Done Is Better Than Perfect
Why taking action today always beats waiting for the right moment.
Perfectionism is seductive. It whispers that if you just wait a little longer, plan a little more, and polish one more time — everything will finally be ready. But here’s the truth that high-achievers learn the hard way: perfect is a moving target, and waiting for it is just fear wearing a productive disguise.
The “done is better than perfect” principle isn’t about sloppy work or cutting corners. It’s about the radical idea that momentum, feedback, and real-world experience will always outpace anything you could plan in isolation. Whether you’re climbing the corporate ladder, building a business from scratch, or just trying to grow as a human being — starting imperfectly beats not starting at all.
This was hammered into my way of thinking by one of my entrepreneurial mentors Gamal, who sold millions of dollars in mens care products and ultimately sold his company for many millions.
Career
The employee who ships wins
In the workplace, perfectionism often masquerades as diligence. You spend three extra days refining a presentation that was already good enough on day one. You sit on a new idea because you haven’t worked out every edge case. Meanwhile, a colleague raises their hand, delivers something solid, and gets the visibility — and the opportunity.

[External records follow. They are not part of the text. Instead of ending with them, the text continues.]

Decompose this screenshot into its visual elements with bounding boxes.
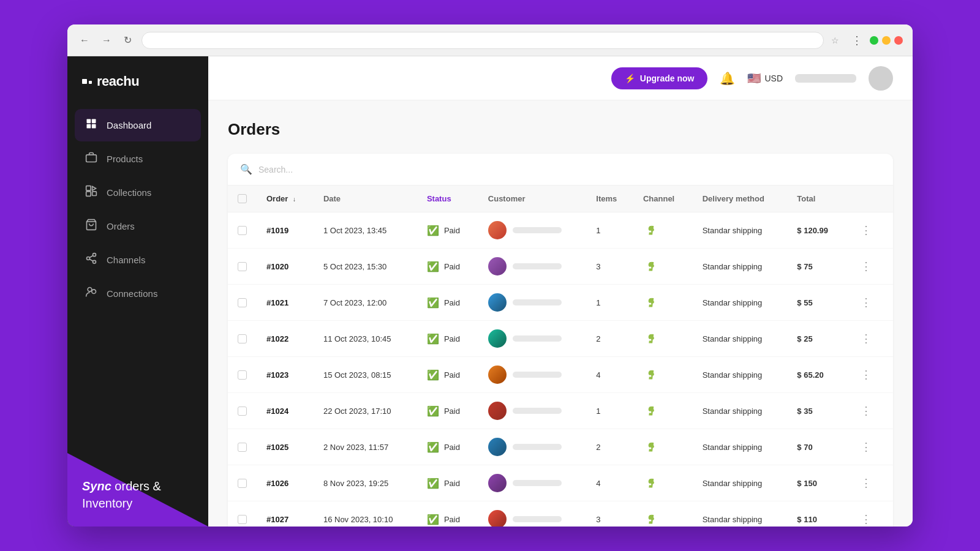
select-all-checkbox[interactable] xyxy=(238,194,247,203)
row-more-button[interactable]: ⋮ xyxy=(856,365,876,384)
order-items: 1 xyxy=(596,298,600,307)
order-id: #1027 xyxy=(266,515,288,524)
svg-point-14 xyxy=(88,288,92,292)
order-total: $ 65.20 xyxy=(797,370,823,380)
order-total: $ 150 xyxy=(797,479,817,488)
order-id: #1020 xyxy=(266,262,288,271)
status-badge: Paid xyxy=(444,443,460,452)
customer-cell xyxy=(488,329,577,348)
status-badge: Paid xyxy=(444,334,460,343)
page-title: Orders xyxy=(228,120,893,139)
browser-chrome: ← → ↻ ☆ ⋮ xyxy=(67,24,913,56)
products-icon xyxy=(85,151,98,167)
sidebar-item-collections[interactable]: Collections xyxy=(75,176,201,209)
refresh-button[interactable]: ↻ xyxy=(121,32,134,48)
table-row: #1025 2 Nov 2023, 11:57 ✅ Paid 2 Standar… xyxy=(228,429,893,465)
row-checkbox-5[interactable] xyxy=(238,407,247,416)
row-checkbox-2[interactable] xyxy=(238,298,247,307)
currency-selector[interactable]: 🇺🇸 USD xyxy=(747,72,783,85)
row-checkbox-4[interactable] xyxy=(238,370,247,380)
row-checkbox-0[interactable] xyxy=(238,226,247,235)
address-bar[interactable] xyxy=(141,32,824,49)
connections-icon xyxy=(85,286,98,301)
svg-point-15 xyxy=(92,290,96,294)
table-row: #1024 22 Oct 2023, 17:10 ✅ Paid 1 Standa… xyxy=(228,393,893,429)
row-more-button[interactable]: ⋮ xyxy=(856,510,876,527)
delivery-method: Standar shipping xyxy=(703,334,763,343)
table-row: #1021 7 Oct 2023, 12:00 ✅ Paid 1 Standar… xyxy=(228,285,893,321)
browser-menu-button[interactable]: ⋮ xyxy=(851,34,862,47)
order-date: 15 Oct 2023, 08:15 xyxy=(323,370,391,380)
order-items: 4 xyxy=(596,479,600,488)
main-content: ⚡ Upgrade now 🔔 🇺🇸 USD Orders 🔍 xyxy=(208,56,913,527)
flag-icon: 🇺🇸 xyxy=(747,72,761,85)
logo: reachu xyxy=(67,56,208,109)
status-icon: ✅ xyxy=(427,441,439,453)
order-total: $ 55 xyxy=(797,298,812,307)
search-input[interactable] xyxy=(258,165,881,174)
sidebar-item-label-orders: Orders xyxy=(107,221,135,231)
logo-square-1 xyxy=(82,79,87,84)
th-date: Date xyxy=(314,186,417,212)
minimize-dot xyxy=(870,36,878,45)
th-channel: Channel xyxy=(633,186,693,212)
sidebar-item-connections[interactable]: Connections xyxy=(75,277,201,310)
order-date: 16 Nov 2023, 10:10 xyxy=(323,515,393,524)
row-more-button[interactable]: ⋮ xyxy=(856,474,876,492)
customer-avatar xyxy=(488,438,507,456)
svg-point-9 xyxy=(93,253,96,257)
order-total: $ 120.99 xyxy=(797,226,828,235)
status-icon: ✅ xyxy=(427,514,439,525)
svg-rect-7 xyxy=(92,192,97,196)
row-more-button[interactable]: ⋮ xyxy=(856,293,876,312)
notifications-icon[interactable]: 🔔 xyxy=(720,71,735,86)
status-badge: Paid xyxy=(444,479,460,488)
row-more-button[interactable]: ⋮ xyxy=(856,257,876,276)
forward-button[interactable]: → xyxy=(99,32,114,48)
row-more-button[interactable]: ⋮ xyxy=(856,402,876,420)
back-button[interactable]: ← xyxy=(77,32,92,48)
sidebar-item-dashboard[interactable]: Dashboard xyxy=(75,109,201,141)
customer-avatar xyxy=(488,257,507,276)
row-checkbox-6[interactable] xyxy=(238,443,247,452)
sidebar-item-channels[interactable]: Channels xyxy=(75,244,201,276)
channel-icon xyxy=(643,440,658,454)
row-checkbox-8[interactable] xyxy=(238,515,247,524)
order-items: 2 xyxy=(596,443,600,452)
row-checkbox-7[interactable] xyxy=(238,479,247,488)
status-cell: ✅ Paid xyxy=(427,478,469,489)
status-cell: ✅ Paid xyxy=(427,405,469,417)
logo-icon xyxy=(82,79,92,84)
customer-cell xyxy=(488,257,577,276)
user-avatar[interactable] xyxy=(869,66,893,91)
order-id: #1022 xyxy=(266,334,288,343)
row-checkbox-1[interactable] xyxy=(238,262,247,271)
upgrade-button[interactable]: ⚡ Upgrade now xyxy=(611,67,708,89)
page-content: Orders 🔍 Order ↓ Date Status xyxy=(208,100,913,527)
orders-tbody: #1019 1 Oct 2023, 13:45 ✅ Paid 1 Standar… xyxy=(228,212,893,527)
svg-rect-6 xyxy=(86,192,91,197)
upgrade-icon: ⚡ xyxy=(625,73,635,83)
row-more-button[interactable]: ⋮ xyxy=(856,438,876,456)
order-id: #1025 xyxy=(266,443,288,452)
row-more-button[interactable]: ⋮ xyxy=(856,329,876,348)
customer-avatar xyxy=(488,329,507,348)
th-total: Total xyxy=(787,186,846,212)
svg-line-13 xyxy=(89,255,93,257)
status-badge: Paid xyxy=(444,262,460,271)
channel-icon xyxy=(643,476,658,490)
top-bar: ⚡ Upgrade now 🔔 🇺🇸 USD xyxy=(208,56,913,100)
customer-avatar xyxy=(488,293,507,312)
th-order[interactable]: Order ↓ xyxy=(257,186,314,212)
order-date: 11 Oct 2023, 10:45 xyxy=(323,334,391,343)
row-checkbox-3[interactable] xyxy=(238,334,247,343)
user-name-placeholder xyxy=(795,74,856,83)
sidebar-item-orders[interactable]: Orders xyxy=(75,210,201,242)
table-row: #1022 11 Oct 2023, 10:45 ✅ Paid 2 Standa… xyxy=(228,321,893,357)
sidebar-item-products[interactable]: Products xyxy=(75,143,201,175)
row-more-button[interactable]: ⋮ xyxy=(856,221,876,239)
delivery-method: Standar shipping xyxy=(703,262,763,271)
status-cell: ✅ Paid xyxy=(427,225,469,236)
status-cell: ✅ Paid xyxy=(427,441,469,453)
order-total: $ 35 xyxy=(797,407,812,416)
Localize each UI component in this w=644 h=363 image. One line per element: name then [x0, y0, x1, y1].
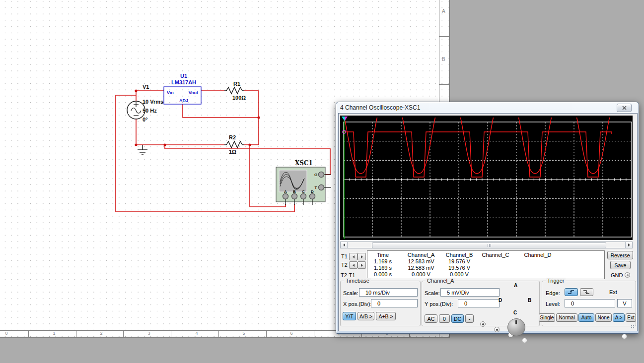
- resize-grip-icon[interactable]: [631, 325, 635, 329]
- knob-label-d: D: [499, 298, 502, 303]
- channel-ypos-input[interactable]: 0: [458, 299, 500, 307]
- col-header-channel-b: Channel_B: [444, 252, 475, 258]
- terminal-b-label: B: [293, 189, 296, 194]
- channel-d-active-radio[interactable]: [522, 338, 527, 343]
- pin-label-vout: Vout: [189, 90, 198, 95]
- xsc1-refdes: XSC1: [295, 160, 313, 167]
- arrow-right-icon: [361, 255, 363, 258]
- channel-b-active-radio[interactable]: [494, 327, 500, 332]
- t1-left-button[interactable]: [349, 253, 358, 260]
- arrow-left-icon: [343, 243, 345, 246]
- terminal-a[interactable]: [283, 194, 288, 199]
- window-titlebar[interactable]: 4 Channel Oscilloscope-XSC1: [336, 102, 639, 113]
- knob-label-c: C: [513, 310, 517, 315]
- oscilloscope-window[interactable]: 4 Channel Oscilloscope-XSC1: [336, 102, 639, 334]
- u1-refdes: U1: [180, 73, 187, 79]
- timebase-scale-input[interactable]: 10 ms/Div: [359, 288, 418, 297]
- scroll-right-button[interactable]: [625, 242, 632, 248]
- t2-right-button[interactable]: [358, 261, 366, 269]
- trigger-falling-edge-button[interactable]: [580, 288, 593, 296]
- ground-symbol[interactable]: [138, 145, 147, 155]
- reverse-button[interactable]: Reverse: [607, 251, 633, 259]
- yt-mode-button[interactable]: Y/T: [343, 312, 356, 320]
- trigger-single-button[interactable]: Single: [539, 313, 555, 322]
- u1-part-label: LM317AH: [171, 79, 196, 85]
- timebase-caption: Timebase: [344, 278, 371, 284]
- t2-channel-b: 19.576 V: [444, 265, 475, 271]
- save-button[interactable]: Save: [610, 261, 631, 269]
- terminal-t[interactable]: [319, 185, 324, 190]
- a-plus-b-mode-button[interactable]: A+B >: [376, 312, 396, 320]
- knob-label-b: B: [528, 298, 531, 303]
- rising-edge-icon: [568, 290, 575, 295]
- close-button[interactable]: [617, 104, 632, 112]
- oscilloscope-icon-xsc1[interactable]: A B C D G T: [276, 167, 331, 205]
- dt-time: 0.000 s: [367, 271, 398, 278]
- scroll-left-button[interactable]: [341, 242, 348, 248]
- gnd-radio[interactable]: [625, 272, 630, 278]
- timebase-xpos-input[interactable]: 0: [371, 299, 418, 307]
- trigger-level-input[interactable]: 0: [565, 299, 615, 307]
- terminal-g[interactable]: [319, 172, 324, 178]
- resistor-r2[interactable]: [224, 141, 244, 148]
- pin-label-adj: ADJ: [179, 98, 188, 103]
- trace-channel-a: [345, 118, 610, 174]
- pin-label-vin: Vin: [167, 90, 174, 95]
- t2-left-button[interactable]: [349, 261, 358, 269]
- terminal-g-label: G: [314, 173, 317, 177]
- t1-time: 1.169 s: [367, 258, 398, 265]
- window-title: 4 Channel Oscilloscope-XSC1: [340, 104, 420, 111]
- terminal-d[interactable]: [310, 194, 315, 199]
- trigger-ext-button[interactable]: Ext: [626, 313, 636, 322]
- coupling-zero-button[interactable]: 0: [439, 314, 450, 323]
- terminal-c-label: C: [302, 189, 305, 194]
- terminal-c[interactable]: [301, 194, 306, 199]
- t2-time: 1.169 s: [367, 265, 398, 271]
- r1-refdes: R1: [233, 81, 240, 87]
- coupling-minus-button[interactable]: -: [465, 314, 474, 323]
- t1-channel-d: [516, 258, 559, 265]
- r2-value: 1Ω: [229, 149, 236, 155]
- channel-a-active-radio[interactable]: [480, 321, 486, 327]
- channel-select-knob[interactable]: [507, 318, 525, 336]
- r2-refdes: R2: [229, 134, 236, 140]
- regulator-u1[interactable]: Vin Vout ADJ: [164, 87, 201, 104]
- arrow-left-icon: [353, 255, 355, 258]
- channel-scale-input[interactable]: 5 mV/Div: [440, 288, 500, 297]
- trigger-auto-button[interactable]: Auto: [578, 313, 594, 322]
- trigger-a-button[interactable]: A >: [613, 313, 625, 322]
- dt-channel-a: 0.000 V: [398, 271, 444, 278]
- table-row-t2-t1: 0.000 s 0.000 V 0.000 V: [367, 271, 604, 278]
- scope-display[interactable]: [340, 116, 633, 240]
- measurement-table: Time Channel_A Channel_B Channel_C Chann…: [367, 250, 605, 279]
- timebase-xpos-label: X pos.(Div):: [343, 301, 371, 307]
- v1-freq: 50 Hz: [143, 108, 157, 114]
- display-scrollbar[interactable]: [340, 242, 633, 248]
- knob-label-a: A: [514, 283, 517, 288]
- scope-panel: T1 T2 T2-T1 Time Channel_A Channel_B Cha…: [338, 113, 638, 331]
- channel-scale-label: Scale:: [425, 290, 440, 296]
- t2-channel-c: [475, 265, 516, 271]
- col-header-channel-a: Channel_A: [398, 252, 444, 258]
- trigger-ext-radio[interactable]: [622, 334, 627, 339]
- t1-right-button[interactable]: [358, 253, 366, 260]
- thumb-grip-icon: [489, 244, 490, 247]
- col-header-channel-d: Channel_D: [516, 252, 559, 258]
- v1-refdes: V1: [143, 84, 149, 90]
- arrow-right-icon: [628, 243, 630, 246]
- table-row-t1: 1.169 s 12.583 mV 19.576 V: [367, 258, 604, 265]
- resistor-r1[interactable]: [224, 87, 244, 94]
- trigger-rising-edge-button[interactable]: [565, 288, 578, 296]
- table-row-t2: 1.169 s 12.583 mV 19.576 V: [367, 265, 604, 271]
- trigger-none-button[interactable]: None: [595, 313, 612, 322]
- scrollbar-thumb[interactable]: [372, 242, 606, 248]
- thumb-grip-icon: [491, 244, 491, 247]
- coupling-dc-button[interactable]: DC: [451, 314, 464, 323]
- trigger-level-unit: V: [617, 299, 632, 307]
- trigger-normal-button[interactable]: Normal: [556, 313, 577, 322]
- coupling-ac-button[interactable]: AC: [425, 314, 437, 323]
- r1-value: 100Ω: [232, 95, 246, 101]
- ab-mode-button[interactable]: A/B >: [358, 312, 374, 320]
- t1-label: T1: [341, 253, 348, 259]
- terminal-b[interactable]: [292, 194, 297, 199]
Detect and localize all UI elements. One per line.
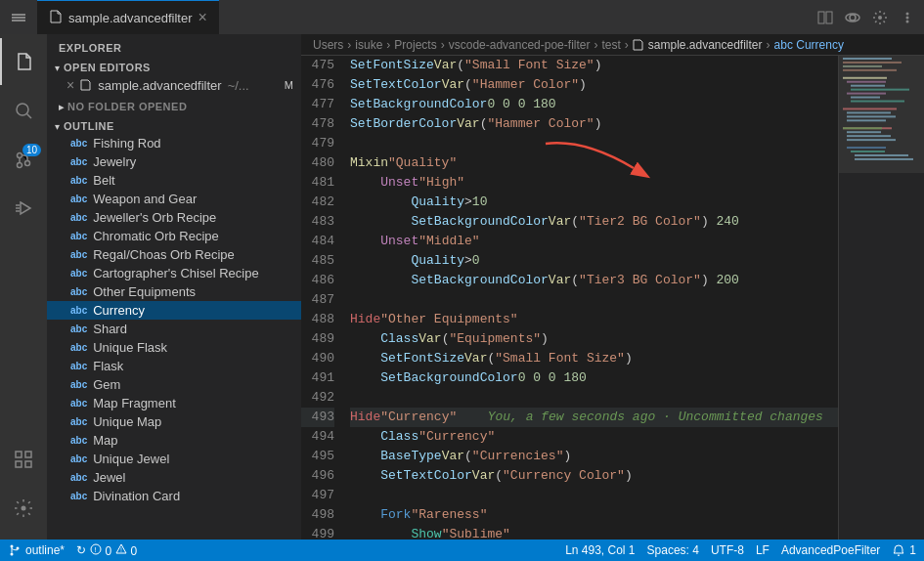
outline-item[interactable]: abc Jewel	[47, 468, 301, 487]
preview-button[interactable]	[844, 9, 861, 26]
code-line: Class Var("Equipments")	[350, 329, 838, 349]
outline-item[interactable]: abc Belt	[47, 171, 301, 190]
svg-rect-4	[826, 12, 832, 23]
code-line: SetBackgroundColor 0 0 0 180	[350, 95, 838, 114]
more-actions-button[interactable]	[899, 9, 916, 26]
activity-extensions[interactable]	[0, 436, 47, 483]
file-icon	[49, 10, 63, 26]
code-line: SetBackgroundColor Var("Tier2 BG Color")…	[350, 212, 838, 232]
outline-item[interactable]: abc Gem	[47, 375, 301, 394]
cursor-position: Ln 493, Col 1	[565, 543, 635, 557]
code-line: SetTextColor Var("Currency Color")	[350, 466, 838, 486]
svg-rect-19	[16, 452, 22, 457]
status-right: Ln 493, Col 1 Spaces: 4 UTF-8 LF Advance…	[565, 543, 916, 557]
abc-icon: abc	[70, 491, 87, 501]
open-editors-header[interactable]: ▾ OPEN EDITORS	[47, 60, 301, 75]
activity-search[interactable]	[0, 87, 47, 134]
status-encoding[interactable]: UTF-8	[711, 543, 744, 557]
activity-settings[interactable]	[0, 485, 47, 532]
activity-debug[interactable]	[0, 185, 47, 232]
tab-bar: sample.advancedfilter ×	[37, 0, 809, 34]
code-line: SetTextColor Var("Hammer Color")	[350, 75, 838, 95]
minimap-content	[839, 56, 924, 539]
encoding-label: UTF-8	[711, 543, 744, 557]
outline-item-label: Map Fragment	[93, 396, 176, 410]
abc-icon: abc	[70, 435, 87, 446]
code-line: Class "Currency"	[350, 427, 838, 447]
minimap	[838, 56, 924, 539]
chevron-down-icon-outline: ▾	[55, 121, 60, 132]
abc-icon: abc	[70, 138, 87, 149]
open-editors-label: OPEN EDITORS	[64, 62, 151, 73]
activity-explorer[interactable]	[0, 38, 47, 85]
branch-icon	[8, 543, 22, 557]
svg-point-5	[850, 15, 856, 21]
svg-point-12	[18, 153, 22, 158]
outline-item[interactable]: abc Other Equipments	[47, 282, 301, 301]
outline-item[interactable]: abc Shard	[47, 320, 301, 338]
outline-item-label: Shard	[93, 322, 127, 336]
outline-item[interactable]: abc Cartographer's Chisel Recipe	[47, 264, 301, 282]
status-sync[interactable]: ↻ ! 0 ! 0	[76, 543, 137, 558]
chevron-right-icon: ▸	[59, 102, 65, 112]
outline-item[interactable]: abc Unique Jewel	[47, 450, 301, 468]
svg-point-49	[11, 553, 14, 556]
outline-item[interactable]: abc Flask	[47, 357, 301, 375]
svg-rect-22	[25, 461, 31, 467]
svg-point-8	[906, 16, 909, 19]
svg-rect-0	[12, 14, 25, 16]
abc-icon: abc	[70, 305, 87, 316]
abc-icon: abc	[70, 342, 87, 353]
abc-icon: abc	[70, 175, 87, 186]
outline-item[interactable]: abc Map	[47, 431, 301, 450]
code-line: SetBackgroundColor Var("Tier3 BG Color")…	[350, 271, 838, 290]
settings-button[interactable]	[871, 9, 889, 26]
split-editor-button[interactable]	[816, 9, 834, 26]
outline-item[interactable]: abc Unique Flask	[47, 338, 301, 357]
status-position[interactable]: Ln 493, Col 1	[565, 543, 635, 557]
abc-icon: abc	[70, 416, 87, 427]
outline-item[interactable]: abc Map Fragment	[47, 394, 301, 412]
status-spaces[interactable]: Spaces: 4	[647, 543, 699, 557]
activity-sourcecontrol[interactable]: 10	[0, 136, 47, 183]
close-icon[interactable]: ×	[66, 77, 74, 93]
outline-item[interactable]: abc Regal/Choas Orb Recipe	[47, 245, 301, 264]
outline-item[interactable]: abc Currency	[47, 301, 301, 320]
code-line: Hide "Other Equipments"	[350, 310, 838, 329]
outline-item[interactable]: abc Jewelry	[47, 152, 301, 171]
outline-item-label: Unique Jewel	[93, 452, 169, 466]
editor-tab[interactable]: sample.advancedfilter ×	[37, 0, 219, 34]
code-editor[interactable]: 4754764774784794804814824834844854864874…	[301, 56, 924, 539]
tab-close-button[interactable]: ×	[198, 10, 206, 25]
breadcrumb-file-icon	[633, 39, 644, 51]
status-line-ending[interactable]: LF	[756, 543, 770, 557]
file-name: sample.advancedfilter	[98, 78, 221, 93]
outline-item[interactable]: abc Fishing Rod	[47, 134, 301, 152]
svg-marker-15	[21, 202, 30, 214]
outline-item[interactable]: abc Divination Card	[47, 487, 301, 505]
open-file-item[interactable]: × sample.advancedfilter ~/... M	[47, 75, 301, 95]
outline-header[interactable]: ▾ OUTLINE	[47, 118, 301, 134]
outline-item-label: Cartographer's Chisel Recipe	[93, 266, 258, 280]
code-content[interactable]: SetFontSize Var("Small Font Size")SetTex…	[342, 56, 838, 539]
status-bell[interactable]: 1	[892, 543, 916, 557]
outline-item[interactable]: abc Unique Map	[47, 412, 301, 431]
svg-rect-3	[818, 12, 824, 23]
branch-name: outline*	[25, 543, 65, 557]
status-language[interactable]: AdvancedPoeFilter	[781, 543, 880, 557]
outline-item-label: Belt	[93, 173, 114, 188]
outline-item-label: Fishing Rod	[93, 136, 160, 151]
status-branch[interactable]: outline*	[8, 543, 65, 557]
outline-item[interactable]: abc Weapon and Gear	[47, 190, 301, 208]
svg-text:!: !	[95, 545, 97, 554]
outline-item-label: Chromatic Orb Recipe	[93, 229, 219, 243]
code-line	[350, 134, 838, 153]
outline-item[interactable]: abc Jeweller's Orb Recipe	[47, 208, 301, 227]
line-numbers: 4754764774784794804814824834844854864874…	[301, 56, 342, 539]
abc-icon: abc	[70, 324, 87, 334]
outline-item-label: Flask	[93, 359, 123, 373]
code-line	[350, 290, 838, 310]
outline-item[interactable]: abc Chromatic Orb Recipe	[47, 227, 301, 245]
status-left: outline* ↻ ! 0 ! 0	[8, 543, 137, 558]
svg-rect-21	[16, 461, 22, 467]
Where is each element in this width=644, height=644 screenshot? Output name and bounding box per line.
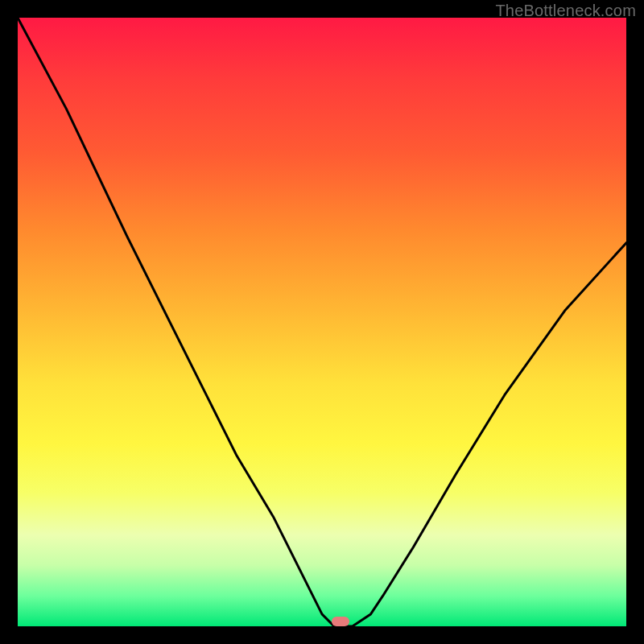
optimum-marker: [332, 617, 349, 626]
chart-frame: TheBottleneck.com: [0, 0, 644, 644]
bottleneck-curve: [18, 18, 626, 626]
plot-area: [18, 18, 626, 626]
watermark-text: TheBottleneck.com: [495, 2, 636, 20]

Careers are built on action, not intention. Nobody gets promoted for the project they almost launched.
Progress at work is iterative. The first draft, the first proposal, the first time you volunteer to lead something — none of it will be perfect. But it will be on record. It will invite feedback. It will open doors that staying quiet never could. The employees who advance fastest are rarely the most precise; they’re the ones who move, adapt, and keep going.
Entrepreneurship
Launch the imperfect thing
Ask any founder who spent eighteen months perfecting their product before launching — only to discover the market wanted something completely different. The startup graveyard is full of beautiful, polished ideas that never got tested. Done beats perfect in entrepreneurship because the market is the only judge that matters, and you can’t get its verdict without shipping.
A minimum viable product (MVP) isn’t a compromise; it’s a strategy. It gets your idea into real hands, generates real feedback, and reveals what actually needs to be built versus what you assumed needed to be built. Every iteration after launch is smarter than anything you could have dreamed up beforehand. The version you launch on day one will embarrass you in a year — and that’s exactly how it should be.
Personal Life
Your life doesn’t need a perfect runway
The same logic applies to the goals you keep delaying. You’ll start eating better when life calms down. You’ll write the book when you have more time. You’ll have that hard conversation when the moment feels right. The moment rarely arrives on its own.
Personal growth happens through doing, not through waiting to feel ready. The person who starts the imperfect workout routine, keeps the imperfect journal, or has the imperfect but honest conversation — that person is already miles ahead of the one still waiting for conditions to align. Progress is messy. Growth is uncomfortable. And almost nothing worth having begins from a place of perfect readiness.
Done creates data. Done builds confidence. Done keeps you honest about what’s working and what isn’t. Perfection, by contrast, is just procrastination with better PR.
So whatever you’ve been holding back — send it, post it, launch it, say it. Do it imperfectly, on purpose, today. Then make it better tomorrow.